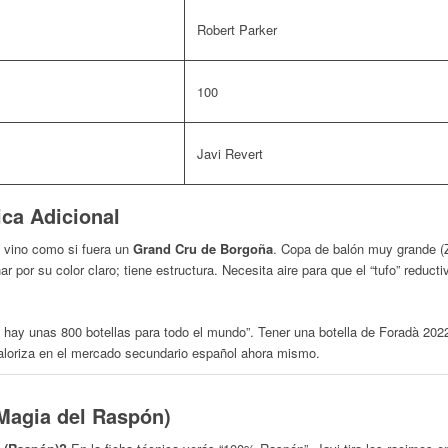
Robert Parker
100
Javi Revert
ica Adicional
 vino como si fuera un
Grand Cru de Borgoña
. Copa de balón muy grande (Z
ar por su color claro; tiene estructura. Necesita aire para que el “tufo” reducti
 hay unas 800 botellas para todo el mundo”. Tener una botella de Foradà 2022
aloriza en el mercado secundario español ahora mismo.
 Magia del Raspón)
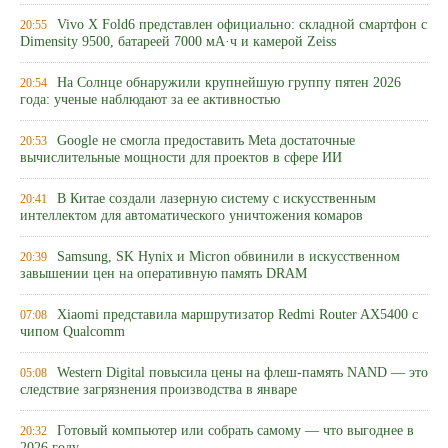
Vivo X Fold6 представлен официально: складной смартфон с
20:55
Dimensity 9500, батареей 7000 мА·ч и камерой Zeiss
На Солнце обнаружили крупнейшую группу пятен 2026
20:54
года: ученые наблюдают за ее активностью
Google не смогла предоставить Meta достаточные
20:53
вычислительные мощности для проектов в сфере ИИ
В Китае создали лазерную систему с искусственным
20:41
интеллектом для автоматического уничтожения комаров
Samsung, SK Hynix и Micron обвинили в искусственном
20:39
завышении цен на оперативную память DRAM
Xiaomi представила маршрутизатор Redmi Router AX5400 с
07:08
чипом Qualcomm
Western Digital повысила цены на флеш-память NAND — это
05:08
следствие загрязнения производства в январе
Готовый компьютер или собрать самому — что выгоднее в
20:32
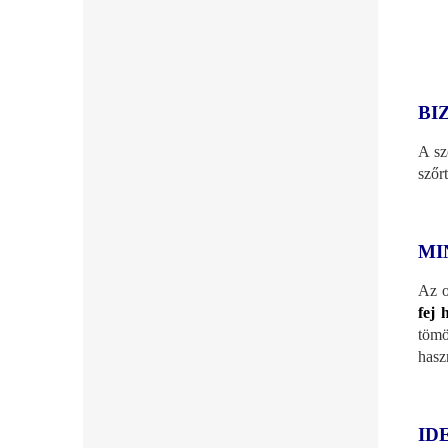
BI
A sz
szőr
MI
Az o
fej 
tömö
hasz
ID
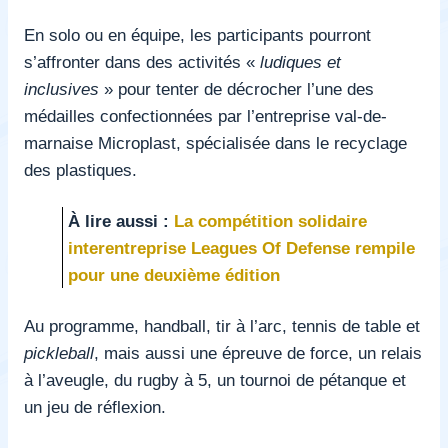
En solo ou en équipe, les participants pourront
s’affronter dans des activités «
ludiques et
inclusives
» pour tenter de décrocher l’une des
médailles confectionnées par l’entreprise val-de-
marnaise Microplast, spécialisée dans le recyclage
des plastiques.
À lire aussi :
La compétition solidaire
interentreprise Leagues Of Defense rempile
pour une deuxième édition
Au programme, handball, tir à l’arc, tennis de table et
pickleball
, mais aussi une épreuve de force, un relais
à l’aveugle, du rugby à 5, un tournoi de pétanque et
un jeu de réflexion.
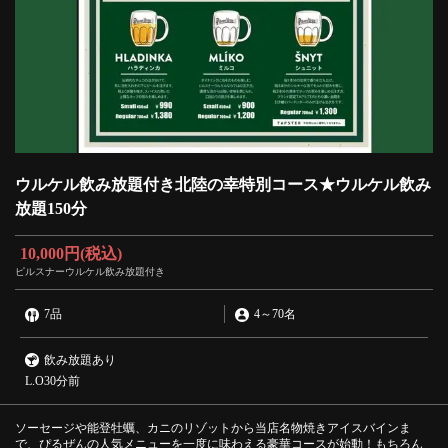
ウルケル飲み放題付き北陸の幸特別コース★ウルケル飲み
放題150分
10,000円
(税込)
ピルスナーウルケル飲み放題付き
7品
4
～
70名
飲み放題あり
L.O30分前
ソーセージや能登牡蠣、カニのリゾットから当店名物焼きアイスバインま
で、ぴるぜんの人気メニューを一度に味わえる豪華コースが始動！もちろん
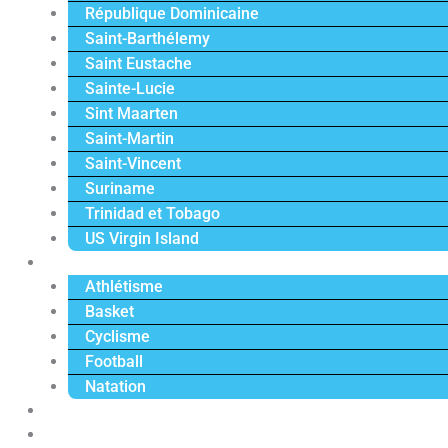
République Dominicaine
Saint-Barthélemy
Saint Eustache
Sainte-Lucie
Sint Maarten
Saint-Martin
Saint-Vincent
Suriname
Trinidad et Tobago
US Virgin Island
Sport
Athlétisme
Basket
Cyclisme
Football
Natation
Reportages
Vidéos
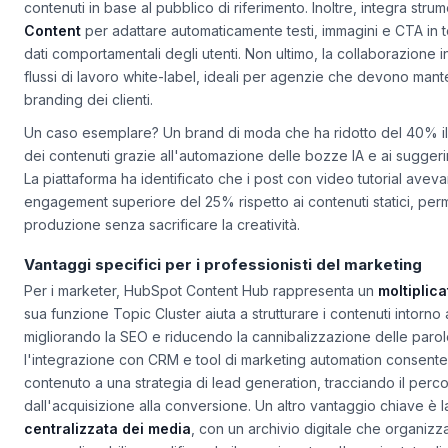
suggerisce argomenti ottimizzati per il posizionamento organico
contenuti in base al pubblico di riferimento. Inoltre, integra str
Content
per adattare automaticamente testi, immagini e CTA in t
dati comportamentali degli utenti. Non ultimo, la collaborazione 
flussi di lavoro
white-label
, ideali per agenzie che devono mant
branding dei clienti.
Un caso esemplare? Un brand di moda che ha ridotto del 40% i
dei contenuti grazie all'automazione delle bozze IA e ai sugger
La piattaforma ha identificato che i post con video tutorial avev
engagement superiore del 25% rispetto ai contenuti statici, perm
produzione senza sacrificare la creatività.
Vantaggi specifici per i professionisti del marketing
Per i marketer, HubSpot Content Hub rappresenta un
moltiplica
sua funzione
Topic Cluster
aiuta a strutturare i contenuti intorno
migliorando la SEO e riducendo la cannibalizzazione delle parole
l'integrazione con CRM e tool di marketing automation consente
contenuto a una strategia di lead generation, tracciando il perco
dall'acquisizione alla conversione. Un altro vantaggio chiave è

================

§ WHAT THIS TASK INVOLVES: If a line in the records above holds the string "contenuti", copy it.

§ EXERCISE RESPONSE:
contenuti in base al pubblico di riferimento. Inoltre, integra str
dei contenuti grazie all'automazione delle bozze IA e ai sugger
engagement superiore del 25% rispetto ai contenuti statici, perm
aiuta a strutturare i contenuti intorno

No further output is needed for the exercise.